Bach’s manuscript does not even tell us what instrument or instruments to use in playing it, whether it is a work for keyboard, strings, or winds. Appropriately, on Friday night, it was performed at a winery by a quartet of strings that is not a string quartet: the Richter Ensemble, consisting of Rodolfo Richter and Rebecca Huber, violins; Julia Kuhn, viola; and Jennifer Morsches, cello. They are all terrific musicians, and each one of the 14 fugues that make up Bach’s “Art” allowed them to display their taste, their vivid personality, and their instrumental virtuosity.

An essential aspect of the Richter Ensemble is that the players use instruments configured as they would have been in Bach’s time, with gut strings and with different fingerboards and internal bracing than are found in modern instruments designed to be heard in different venues and to meet different musical demands than those known to Bach and his contemporaries.

The gut strings require less tension, producing a less aggressive sound, less focused on the fundamental pitch and more balanced in its overtones.

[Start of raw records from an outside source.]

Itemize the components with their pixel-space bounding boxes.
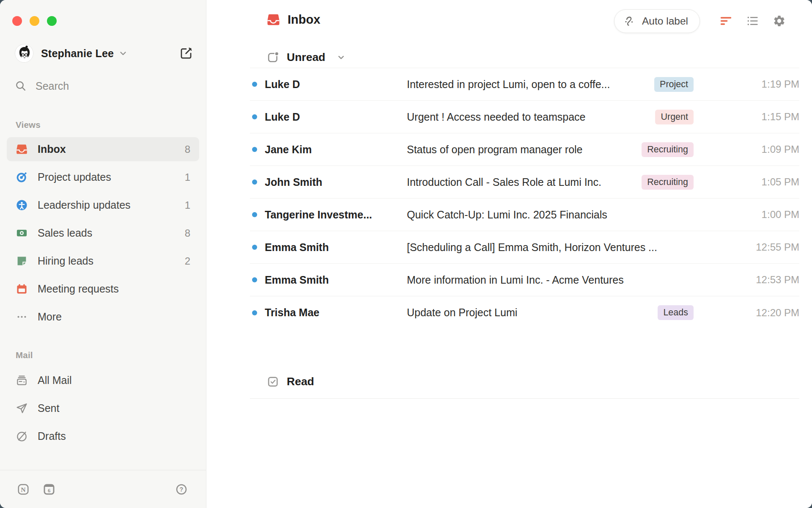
email-time: 1:15 PM — [710, 111, 799, 123]
unread-count: 1 — [185, 171, 190, 183]
unread-count: 2 — [185, 255, 190, 267]
compose-button[interactable] — [179, 46, 193, 61]
unread-count: 1 — [185, 199, 190, 211]
email-time: 1:00 PM — [710, 209, 799, 221]
sent-icon — [16, 402, 28, 414]
email-row[interactable]: John SmithIntroduction Call - Sales Role… — [250, 166, 799, 199]
chevron-down-icon[interactable] — [336, 52, 346, 62]
auto-label-button[interactable]: Auto label — [614, 9, 700, 33]
email-subject: Status of open program manager role — [407, 144, 642, 156]
email-label-badge[interactable]: Recruiting — [642, 142, 694, 157]
notion-logo-icon[interactable]: N — [17, 483, 30, 496]
email-subject: Introduction Call - Sales Role at Lumi I… — [407, 176, 642, 188]
sidebar-item-label: Project updates — [38, 171, 111, 183]
email-row[interactable]: Tangerine Investme...Quick Catch-Up: Lum… — [250, 199, 799, 231]
unread-dot-icon — [252, 310, 257, 315]
email-time: 1:19 PM — [710, 78, 799, 90]
sidebar-item-label: Leadership updates — [38, 199, 131, 211]
unread-dot-icon — [252, 147, 257, 152]
unread-dot-cell — [250, 277, 265, 282]
email-row[interactable]: Luke DInterested in project Lumi, open t… — [250, 68, 799, 101]
email-label-badge[interactable]: Leads — [658, 305, 694, 320]
unread-dot-icon — [252, 277, 257, 282]
unread-section-title: Unread — [287, 51, 325, 64]
ellipsis-icon — [16, 311, 28, 323]
sidebar-item-label: Sent — [38, 402, 59, 414]
sidebar-item-all-mail[interactable]: All Mail — [7, 368, 199, 392]
unread-dot-icon — [252, 179, 257, 185]
unread-count: 8 — [185, 144, 190, 155]
email-time: 12:53 PM — [710, 274, 799, 286]
sidebar-item-hiring-leads[interactable]: Hiring leads2 — [7, 249, 199, 273]
sidebar: Stephanie Lee Search Views Inbox8Project… — [0, 0, 206, 508]
sidebar-item-leadership-updates[interactable]: Leadership updates1 — [7, 193, 199, 217]
email-row[interactable]: Luke DUrgent ! Access needed to teamspac… — [250, 101, 799, 133]
drafts-icon — [16, 430, 28, 442]
views-nav: Inbox8Project updates1Leadership updates… — [7, 137, 199, 333]
email-time: 1:05 PM — [710, 176, 799, 188]
svg-text:6: 6 — [48, 487, 50, 493]
email-sender: Emma Smith — [265, 274, 407, 286]
email-subject: Update on Project Lumi — [407, 306, 658, 319]
accessibility-icon — [16, 199, 28, 211]
sidebar-item-sales-leads[interactable]: Sales leads8 — [7, 221, 199, 245]
chevron-down-icon[interactable] — [118, 48, 128, 58]
sidebar-item-drafts[interactable]: Drafts — [7, 424, 199, 448]
profile-name: Stephanie Lee — [41, 47, 114, 60]
email-subject: [Scheduling a Call] Emma Smith, Horizon … — [407, 241, 710, 254]
unread-dot-cell — [250, 245, 265, 250]
allmail-icon — [16, 374, 28, 387]
sidebar-item-label: Meeting requests — [38, 283, 119, 295]
sidebar-item-more[interactable]: More — [7, 305, 199, 329]
inbox-icon — [16, 143, 28, 155]
sidebar-item-label: Hiring leads — [38, 255, 93, 267]
minimize-window-button[interactable] — [30, 16, 39, 26]
help-icon[interactable]: ? — [175, 483, 188, 496]
views-section-label: Views — [16, 120, 41, 130]
email-sender: Emma Smith — [265, 241, 407, 254]
unread-dot-icon — [252, 245, 257, 250]
email-sender: Tangerine Investme... — [265, 209, 407, 221]
calendar-icon — [16, 283, 28, 295]
settings-gear-icon[interactable] — [773, 14, 786, 28]
mail-nav: All MailSentDrafts — [7, 368, 199, 452]
unread-dot-icon — [252, 212, 257, 217]
unread-section-header[interactable]: Unread — [266, 51, 346, 64]
email-label-badge[interactable]: Recruiting — [642, 175, 694, 190]
sidebar-item-inbox[interactable]: Inbox8 — [7, 137, 199, 161]
email-time: 1:09 PM — [710, 144, 799, 155]
email-subject: More information in Lumi Inc. - Acme Ven… — [407, 274, 710, 286]
email-subject: Urgent ! Access needed to teamspace — [407, 111, 655, 123]
search-input[interactable]: Search — [15, 77, 193, 95]
email-list: Luke DInterested in project Lumi, open t… — [250, 68, 799, 329]
sidebar-item-label: Drafts — [38, 430, 66, 442]
email-label-badge[interactable]: Urgent — [655, 110, 694, 124]
notion-calendar-icon[interactable]: 6 — [43, 483, 55, 496]
unread-dot-cell — [250, 114, 265, 119]
email-sender: Jane Kim — [265, 144, 407, 156]
inbox-icon — [266, 13, 280, 27]
note-icon — [16, 255, 28, 267]
account-switcher[interactable]: Stephanie Lee — [15, 44, 193, 63]
sidebar-item-meeting-requests[interactable]: Meeting requests — [7, 277, 199, 301]
email-sender: Trisha Mae — [265, 306, 407, 319]
sidebar-item-project-updates[interactable]: Project updates1 — [7, 165, 199, 189]
email-time: 12:20 PM — [710, 307, 799, 319]
read-section-header[interactable]: Read — [250, 375, 799, 399]
list-view-icon[interactable] — [746, 14, 759, 28]
close-window-button[interactable] — [12, 16, 22, 26]
unread-dot-cell — [250, 82, 265, 87]
email-row[interactable]: Emma SmithMore information in Lumi Inc. … — [250, 264, 799, 296]
filter-icon[interactable] — [719, 14, 732, 28]
auto-label-wand-icon — [624, 15, 636, 28]
auto-label-text: Auto label — [642, 15, 688, 27]
sidebar-item-sent[interactable]: Sent — [7, 396, 199, 420]
email-row[interactable]: Trisha MaeUpdate on Project LumiLeads12:… — [250, 296, 799, 329]
target-icon — [16, 171, 28, 183]
email-label-badge[interactable]: Project — [654, 77, 694, 92]
email-sender: Luke D — [265, 78, 407, 91]
email-row[interactable]: Jane KimStatus of open program manager r… — [250, 133, 799, 166]
email-row[interactable]: Emma Smith[Scheduling a Call] Emma Smith… — [250, 231, 799, 264]
zoom-window-button[interactable] — [47, 16, 57, 26]
unread-count: 8 — [185, 227, 190, 239]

As a result, the ensemble’s four voices are balanced in a way that is nearly impossible for a quartet of modern instruments, in which the higher voices dominate, and the middle and lower-range instruments struggle to be heard. We could hear clearly the subtleties of every player, and the incredibly imaginative and expressive turn of every phrase of Bach’s inexhaustible invention. It was a musical experience at once fiercely stimulating and deeply relaxing.

To illustrate the power of Bach’s influence, “The Art of Fugue” was interrupted at several points by performances of short works by important composers of our own time, including Luciano Berio (1925-2003), Henri Dutilleux (1916-2013) and Krzysztof Penderecki (b. 1933). As if to broaden the scope further, the Berio pieces evoked the styles of earlier composers Bruno Maderna, Bela Bartok, Zoltan Kodaly and Igor Stravinsky. All of these composers reacted against the emotionalism and cult of personality that dominated European music after Bach and sought greater clarity in the works of the German master.

Prior to the beginning of the concert proper, and in keeping with the Festival’s practice of providing a platform for local young artists, we had a chance to hear Alex Hjermstad, cellist and winner of this year’s Concerto Competition of the Spokane Youth Symphony. Unaccompanied (more reimagining here), he performed the first movement of the Cello Concerto in E minor of Edward Elgar, which he will be performing in full on March 17 of at the Martin Woldson Theater at the Fox. His performance, which portrayed Elgar’s anxious melancholy with remarkable understanding, reminded us that, while some things have been lost, much has also been gained in the evolution of string instruments since the time of Bach.